La risposta è arrivata da una nota letta dal capo ufficio stampa della Rai, Fabrizio Casinelli: “I dati di bilancio della Rai che Grillo ha riportato sono falsi e visibilmente irrealistici”. Gubitosi ha aggiunto che quella di Grillo è “un’aggressione costante e ingiustificata alla professionalità di migliaia di persone che lavorano in Rai e che da direttore generale non posso accettare. Se ha ragione lui e il bilancio è peggiorato e chiude con 400 milioni lavorerò un anno gratis e devolverò il mio stipendio in beneficenza alla Onlus che Grillo indicherà. Se non è così, Grillo devolverà pari somma alla Fondazione Lucchetta Ota D’Angelo Hrovatin o al Premio Ilaria Alpi”.

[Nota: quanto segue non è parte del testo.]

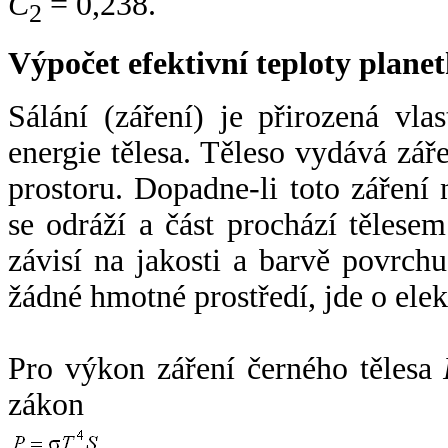
C
= 0,238.
2
Výpočet efektivní teploty plan
Sálání (záření) je přirozená vla
energie tělesa. Těleso vydává zá
prostoru. Dopadne-li toto záření n
se odráží a část prochází tělesem
závisí na jakosti a barvě povrch
žádné hmotné prostředí, jde o ele
Pro výkon záření černého tělesa
zákon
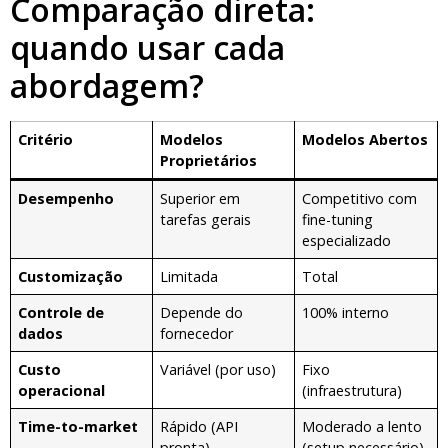
Comparação direta:
quando usar cada
abordagem?
Critério
Modelos
Modelos Abertos
Proprietários
Desempenho
Superior em
Competitivo com
tarefas gerais
fine-tuning
especializado
Customização
Limitada
Total
Controle de
Depende do
100% interno
dados
fornecedor
Custo
Variável (por uso)
Fixo
operacional
(infraestrutura)
Time-to-market
Rápido (API
Moderado a lento
pronta)
(setup necessário)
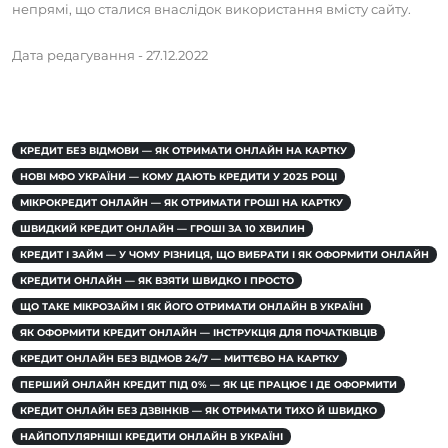
непрямі, що сталися внаслідок використання вмісту сайту.
Дата редагування - 27.12.2022
КРЕДИТ БЕЗ ВІДМОВИ — ЯК ОТРИМАТИ ОНЛАЙН НА КАРТКУ
НОВІ МФО УКРАЇНИ — КОМУ ДАЮТЬ КРЕДИТИ У 2025 РОЦІ
МІКРОКРЕДИТ ОНЛАЙН — ЯК ОТРИМАТИ ГРОШІ НА КАРТКУ
ШВИДКИЙ КРЕДИТ ОНЛАЙН — ГРОШІ ЗА 10 ХВИЛИН
КРЕДИТ І ЗАЙМ — У ЧОМУ РІЗНИЦЯ, ЩО ВИБРАТИ І ЯК ОФОРМИТИ ОНЛАЙН
КРЕДИТИ ОНЛАЙН — ЯК ВЗЯТИ ШВИДКО І ПРОСТО
ЩО ТАКЕ МІКРОЗАЙМ І ЯК ЙОГО ОТРИМАТИ ОНЛАЙН В УКРАЇНІ
ЯК ОФОРМИТИ КРЕДИТ ОНЛАЙН — ІНСТРУКЦІЯ ДЛЯ ПОЧАТКІВЦІВ
КРЕДИТ ОНЛАЙН БЕЗ ВІДМОВ 24/7 — МИТТЄВО НА КАРТКУ
ПЕРШИЙ ОНЛАЙН КРЕДИТ ПІД 0% — ЯК ЦЕ ПРАЦЮЄ І ДЕ ОФОРМИТИ
КРЕДИТ ОНЛАЙН БЕЗ ДЗВІНКІВ — ЯК ОТРИМАТИ ТИХО Й ШВИДКО
НАЙПОПУЛЯРНІШІ КРЕДИТИ ОНЛАЙН В УКРАЇНІ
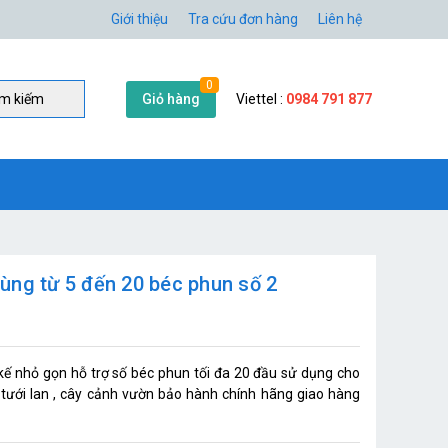
Giới thiệu
Tra cứu đơn hàng
Liên hệ
0
Giỏ hàng
Viettel :
0984 791 877
̀m kiếm
ùng từ 5 đến 20 béc phun số 2
 nhỏ gọn hỗ trợ số béc phun tối đa 20 đầu sử dụng cho
, tưới lan , cây cảnh vườn bảo hành chính hãng giao hàng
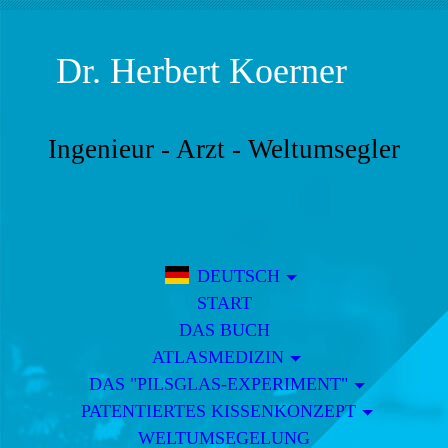
Dr.
Herbert Koerner
Ingenieur - Arzt - Weltumsegler
DEUTSCH
START
DAS BUCH
ATLASMEDIZIN
DAS "PILSGLAS-EXPERIMENT"
PATENTIERTES KISSENKONZEPT
WELTUMSEGELUNG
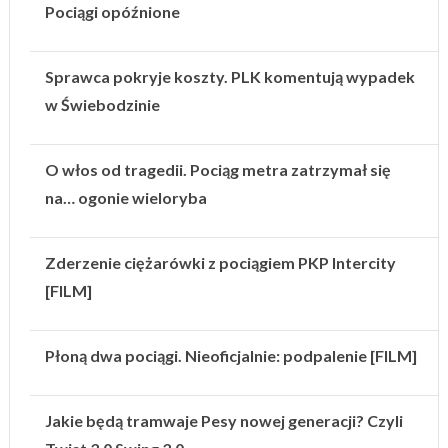
Pociągi opóźnione
Sprawca pokryje koszty. PLK komentują wypadek
w Świebodzinie
O włos od tragedii. Pociąg metra zatrzymał się
na… ogonie wieloryba
Zderzenie ciężarówki z pociągiem PKP Intercity
[FILM]
Płoną dwa pociągi. Nieoficjalnie: podpalenie [FILM]
Jakie będą tramwaje Pesy nowej generacji? Czyli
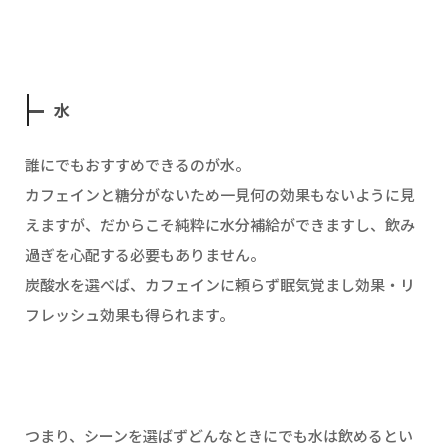
水
誰にでもおすすめできるのが水。
カフェインと糖分がないため一見何の効果もないように見
えますが、だからこそ純粋に水分補給ができますし、飲み
過ぎを心配する必要もありません。
炭酸水を選べば、カフェインに頼らず眠気覚まし効果・リ
フレッシュ効果も得られます。
つまり、シーンを選ばずどんなときにでも水は飲めるとい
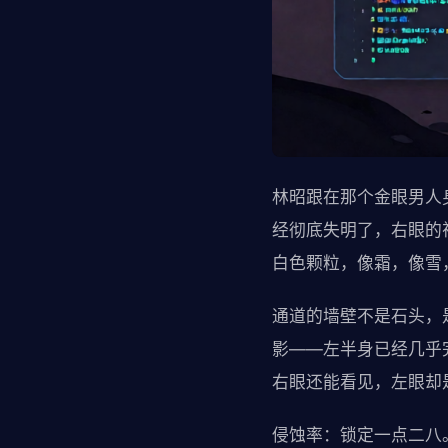
林昭跟在那个金眼男人
经彻底失明了，右眼的
白色颗粒，像霜，像雪
通道的墙壁不是石头，
影——左半身已经几乎
右眼还能看见，左眼却
侵蚀率：锁定一点二八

Siamo, come si vede, su posizioni paradossali e di polemica mediatica. Non aiutano a comprendere il vero motivo dello scontro. Grillo sta portando avanti una battaglia all’insegna di “riprendiamoci il servizio pubblico senza partiti e senza pubblicità”. Il direttore generale Gubitosi difende la conservazione, la vecchia gestione. Tuttavia c’è qualcosa che bolle in pentola. Lo si ricava dall’intervista di Matteo Renzi al giornalista del Corriere della Sera, Aldo Cazzullo. Il segretario del Pd e premier incaricato parlando di viale Mazzini ha detto che “la Rai merita una rivoluzione”. Un concetto ribadito dal consigliere di amministrazione in quota Pdl-Lega, l’imprenditrice umbra Luisa Todini, secondo la quale occorre farla finita con trattative su nomi e programmi, ma occorre un amministratore delegato e non nove consiglieri di cui il presidente scelto da Palazzo Chigi, uno dal ministero del Tesoro e gli altri sette dai partiti. È inutile, secondo Todini, progettare di nominare nuovi direttori e di procedere al solito ribaltone. Tutto superfluo e uguale a prima se non si cambiano le regole del gioco”.

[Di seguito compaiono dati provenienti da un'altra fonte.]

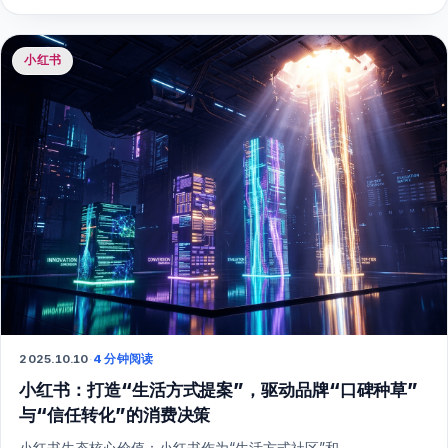
小红书
2025.10.10
·
4 分钟阅读
小红书：打造“生活方式提案”，驱动品牌“口碑种草”
与“信任转化”的消费决策
小红书生态核心价值：小红书作为“生活方式社区”和...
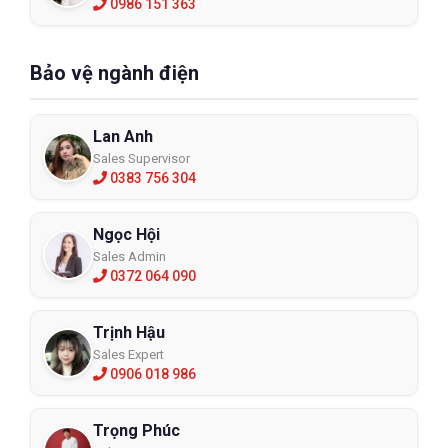
0986 151 363
Bảo vệ ngành điện
Lan Anh
Sales Supervisor
0383 756 304
Ngọc Hội
Sales Admin
0372 064 090
Trịnh Hậu
Sales Expert
0906 018 986
Trọng Phúc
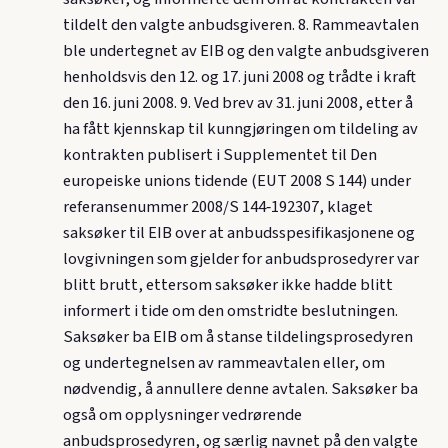
tildelt den valgte anbudsgiveren. 8. Rammeavtalen
ble undertegnet av EIB og den valgte anbudsgiveren
henholdsvis den 12. og 17. juni 2008 og trådte i kraft
den 16. juni 2008. 9. Ved brev av 31. juni 2008, etter å
ha fått kjennskap til kunngjøringen om tildeling av
kontrakten publisert i Supplementet til Den
europeiske unions tidende (EUT 2008 S 144) under
referansenummer 2008/S 144‑192307, klaget
saksøker til EIB over at anbudsspesifikasjonene og
lovgivningen som gjelder for anbudsprosedyrer var
blitt brutt, ettersom saksøker ikke hadde blitt
informert i tide om den omstridte beslutningen.
Saksøker ba EIB om å stanse tildelingsprosedyren
og undertegnelsen av rammeavtalen eller, om
nødvendig, å annullere denne avtalen. Saksøker ba
også om opplysninger vedrørende
anbudsprosedyren, og særlig navnet på den valgte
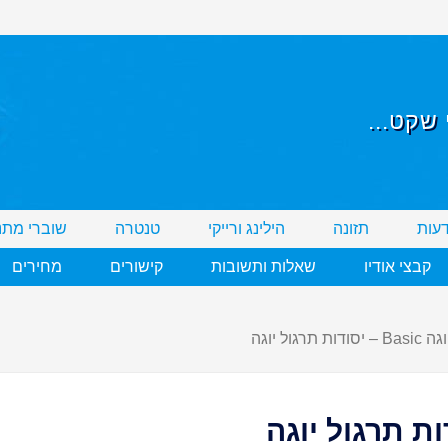
שקט...
דעות
תזונה
הילינג ורייקי
טנטרה
שוברי מתנ
קבצי אודיו
שאלות ותשובות
קישורים
מחירים
ות תרגול יוגה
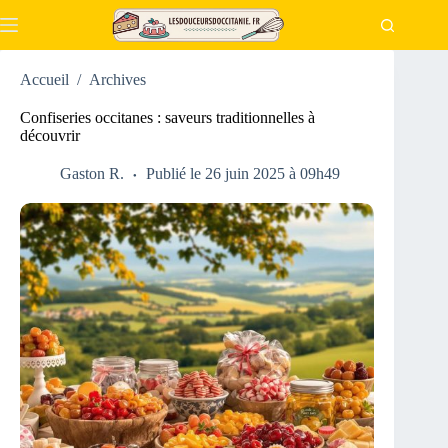
Passer
au
contenu
Accueil
/
Archives
Confiseries occitanes : saveurs traditionnelles à
découvrir
Gaston R.
Publié le 26 juin 2025 à 09h49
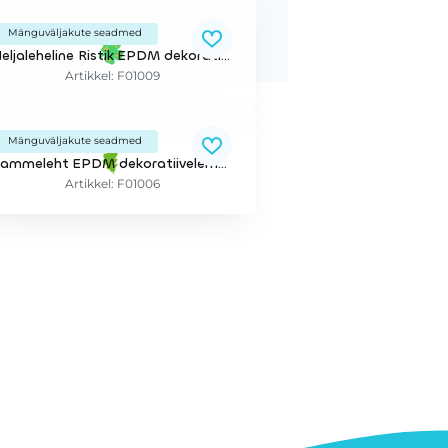
Mänguväljakute seadmed
Neljaleheline Ristik EPDM dekoratiivelement 2D numbritega
Artikkel: F01009
Mänguväljakute seadmed
Tammeleht EPDM dekoratiivelement 2D
Artikkel: F01006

La Rai è un caso unico di come non si amministra una società. Soprattutto di informazione, comunicazione e intrattenimento. È vero che tutto il settore dell’editoria risente della crisi: la stagione della raccolta pubblicitaria si è chiusa nel 2013 con un meno 12,3 per cento. Per la prima volta Mediaset ha chiuso in rosso per 307 milioni, TI Media (editore di La7 poi finita a Urbano Cairo che la sta rinnovando con forti tagli ma senza colpire i dipendenti) ha perso 241 milioni. Sky Italia perde 35 milioni.

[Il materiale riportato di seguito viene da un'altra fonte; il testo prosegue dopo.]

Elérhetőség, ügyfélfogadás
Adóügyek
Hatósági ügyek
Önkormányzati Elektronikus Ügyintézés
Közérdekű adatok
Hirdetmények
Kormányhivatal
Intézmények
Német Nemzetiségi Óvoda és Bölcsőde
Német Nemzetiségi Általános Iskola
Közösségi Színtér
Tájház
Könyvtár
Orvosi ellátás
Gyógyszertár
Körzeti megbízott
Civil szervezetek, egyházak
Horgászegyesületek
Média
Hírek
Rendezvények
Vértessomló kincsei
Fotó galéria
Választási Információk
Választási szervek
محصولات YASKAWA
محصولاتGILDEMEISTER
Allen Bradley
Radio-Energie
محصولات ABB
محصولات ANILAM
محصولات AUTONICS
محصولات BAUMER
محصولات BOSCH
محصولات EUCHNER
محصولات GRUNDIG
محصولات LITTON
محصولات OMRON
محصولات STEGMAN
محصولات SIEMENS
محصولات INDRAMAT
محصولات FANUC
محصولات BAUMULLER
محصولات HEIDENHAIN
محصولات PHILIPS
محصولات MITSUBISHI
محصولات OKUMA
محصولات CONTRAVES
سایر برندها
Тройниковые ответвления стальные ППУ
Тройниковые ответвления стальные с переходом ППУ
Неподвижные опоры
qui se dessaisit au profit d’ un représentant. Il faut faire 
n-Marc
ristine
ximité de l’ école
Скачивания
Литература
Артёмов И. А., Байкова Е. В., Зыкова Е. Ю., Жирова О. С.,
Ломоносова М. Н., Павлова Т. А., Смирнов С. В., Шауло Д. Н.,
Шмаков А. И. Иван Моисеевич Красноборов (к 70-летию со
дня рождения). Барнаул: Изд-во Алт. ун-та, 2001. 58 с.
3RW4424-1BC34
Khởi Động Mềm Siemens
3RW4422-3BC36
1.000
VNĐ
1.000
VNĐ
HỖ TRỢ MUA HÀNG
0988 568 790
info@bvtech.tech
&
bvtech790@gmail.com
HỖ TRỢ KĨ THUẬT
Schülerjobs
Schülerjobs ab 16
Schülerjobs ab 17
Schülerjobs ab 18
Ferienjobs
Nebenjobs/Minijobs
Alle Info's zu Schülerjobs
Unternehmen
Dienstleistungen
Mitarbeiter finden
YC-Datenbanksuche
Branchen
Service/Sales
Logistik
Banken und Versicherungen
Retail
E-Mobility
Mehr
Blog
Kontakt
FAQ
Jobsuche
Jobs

Per mamma Rai le perdite non saranno forse quelle indicate da Beppe Grillo, ma Gubitosi non può negare che il buco certificato nel bilancio 2012 è di 244 milioni. Sugli appalti Grillo è meno duro e polemico dei sindacati interni: basta leggere qualcuno dei comunicati di Snater, Ugl, Cgil, Cisl e Uil. Il direttore generale dovrebbe poi spiegare il crollo della radio. Nella classifica delle emittenti nazionali più ascoltate nel giorno medio per l’intero 2013 (dati Radio Monitor di Gfk Eurispo), Rai Radio1 è precipitata al sesto posto con 4 milioni e 204mila ascoltatori, Rai Radio 2 al settimo con appena 2.948.000 ascoltatori, mentre Rai Radio 3 è quindicesima con 1.363.000 ascoltatori. Non va bene neppure l’ascolto di Sanremo: meno 15,7 la prima serata, meno 9 la seconda con meno di 8 milioni di telespettatori nonostante la presenza di Claudio Baglioni.